In your copy, include every line of the records exactly and no picture at all.

*** Begin section ***

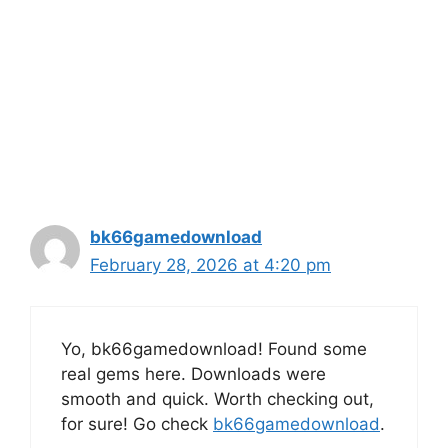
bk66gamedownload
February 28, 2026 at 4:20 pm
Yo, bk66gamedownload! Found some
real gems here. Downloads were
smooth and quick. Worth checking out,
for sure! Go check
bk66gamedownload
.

*** End section ***

Answer area ▸
bk66gamedownload
February 28, 2026 at 4:20 pm
Yo, bk66gamedownload! Found some
real gems here. Downloads were
smooth and quick. Worth checking out,
for sure! Go check
bk66gamedownload
.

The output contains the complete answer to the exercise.